“Mengapa Kita Menolak RUU Kesetaraan Gender (1)
Sunday, February 3, 2013
0
comments
Oleh:
Dr. Adian Husaini
HARIAN
Republika (Jumat, 16/3/2012), memberitakan, bahwa Rancangan Undang-undang
Keadilan dan Kesetaraan Gender (RUU KKG) sudah mulai dibahas secara terbuka di
DPR. Suara pro-kontra mulai bermunculan. Apakah kita – sebagai Muslim – harus
menerima atau menolak RUU KKG tersebut?
Jika
menelaah Draf RUU KKG/Timja/24/agustus/2011 -- selanjutnya kita sebut RUU KKG –
maka sepatutnya umat Muslim MENOLAK draf RUU ini. Sebab, secara mendasar
berbagai konsep dalam RUU tersebut bertentangan dengan konsep-konsep dasar
ajaran Islam. Ada sejumlah alasan yang mengharuskan kita – sebagai Muslim dan
sebagai orang Indonesia – menolak RUU KKG ini.
Pertama,
definisi “gender” dalam RUU ini sudah bertentangan dengan konsep Islam tentang
peran dan kedudukan perempuan dalam Islam. RUU ini mendefinisikan gender
sebagai berikut: “Gender adalah pembedaan peran dan tanggung jawab laki-laki
dan perempuan yang merupakan hasil konstruksi sosial budaya yang sifatnya tidak
tetap dan dapat dipelajari, serta dapat dipertukarkan menurut waktu, tempat,
dan budaya tertentu dari satu jenis kelamin ke jenis kelamin lainnya.” (pasal
1:1)
Definisi
gender seperti itu adalah sangat keliru. Sebab, menurut konsep Islam, tugas,
peran, dan tanggung jawab perempuan dan laki-laki baik dalam keluarga (ruang
domestik) maupun di masyarakat (ruang publik) didasarkan pada wahyu Allah, dan
tidak semuanya merupakan produk budaya.
Tanggung
jawab laki-laki sebagai kepala keluarga dan pencari nafkah keluarga adalah
berdasarkan wahyu (al-Quran dan Sunnah Rasul). Sepanjang sejarah Islam, di
belahan dunia mana saja, tanggung jawab laki-laki sebagai kepala keluarga sudah
dipahami, merupakan perkara yang lazim dalam agama Islam (ma’lumun minad din
bid-dharurah). Bahwa yang menjadi wali dan saksi dalam pernikahan adalah
laki-laki dan bukan perempuan. Ini juga sudah mafhum.
Karena
berdasarkan pada wahyu, maka konsep Islam tentang pembagian peran laki-laki dan
perempuan itu bersifat abadi, lintas zaman dan lintas budaya. Karena itu, dalam
tataran keimanan, merombak konsep baku yang berasal dari Allah SWT ini sangat
riskan. Jika dilakukan dengan sadar, bisa berujung kepada tindakan
pembangkangan kepada Allah SWT. Bahkan, sama saja ini satu bentuk keangkuhan,
karena merasa diri berhak menyaingi Tuhan dalam pembuatan hukum. (QS at-Taubah:
31).
Jadi,
cara pandang yang meletakkan pembagian peran laki-laki dan perempuan (gender)

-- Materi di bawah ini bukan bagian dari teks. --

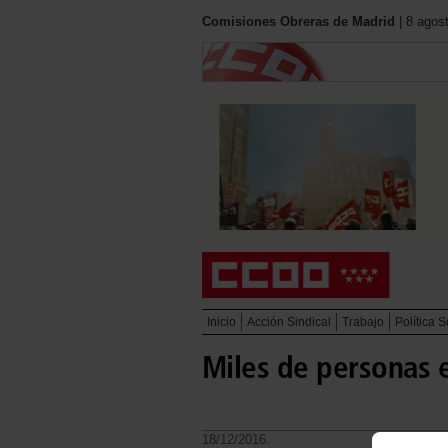
Comisiones Obreras de Madrid
| 8 agos
Inicio
Acción Sindical
Trabajo
Política S
Miles de personas 
18/12/2016.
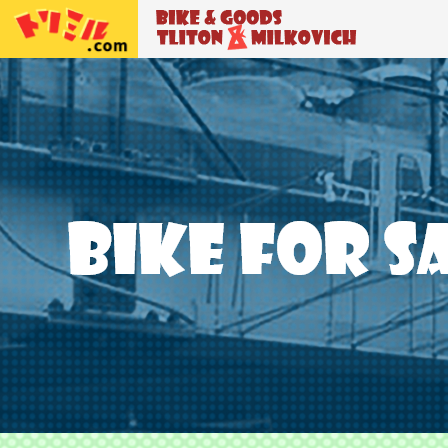
トリトン＆ミルコビッチ
BIKE＆GO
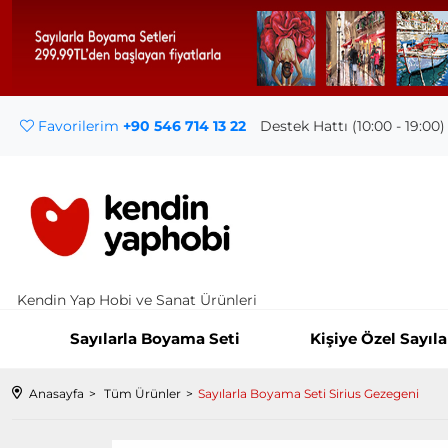
Favorilerim
+90 546 714 13 22
Destek Hattı (10:00 - 19:00)
Kendin Yap Hobi ve Sanat Ürünleri
Sayılarla Boyama Seti
Kişiye Özel Sayıl
Anasayfa
Tüm Ürünler
Sayılarla Boyama Seti Sirius Gezegeni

sebagai budaya ini jelas bertentangan dengan ajaran Islam. Sebab, sifat syariat
Nabi Muhammad saw – sebagai nabi terakhir dan diutus untuk seluruh manusia
sampai akhir zaman – adalah universal dan final. Zina haram, sampai kiamat.
Khamr haram di mana pun dan kapan pun. Begitu juga suap adalah haram. Babi
haram, di mana saja dan kapan saja. Konsep syariat seperti ini bersifat lintas
zaman dan lintas budaya.
Syariat
Islam jelas bukan konsep budaya Arab. Saat Nabi Muhammad saw memerintahkan
seorang istri untuk taat kepada suaminya – dalam hal-hal yang baik – maka
perintah Nabi itu berlaku universal, bukan hanya untuk perempuan Arab abad ke-7
saja. Umat Islam sepanjang zaman menerima konsep batas aurat yang universal;
bukan tergantung budaya. Sebab, fakta menunjukkan, di mana saja dan kapan saja,
perempuan memang sama. Sudah ribuan tahun perempuan hidup di bumi, tanpa
mengalami evolusi. Matanya dua, hidung satu, payudaranya dua, dan juga
mengalami menstruasi. Perempuan juga sama saja, dimana-mana. Hanya warna kulit
dan mungkin ukuran tubuhnya berbeda-beda. Karena sifatnya yang universal, maka
konsep syariat Islam untuk perempuan pun bersifat universal.
Memang,
tidak dapat dipungkiri, dalam aplikasinya, ada unsur-unsur budaya yang masuk.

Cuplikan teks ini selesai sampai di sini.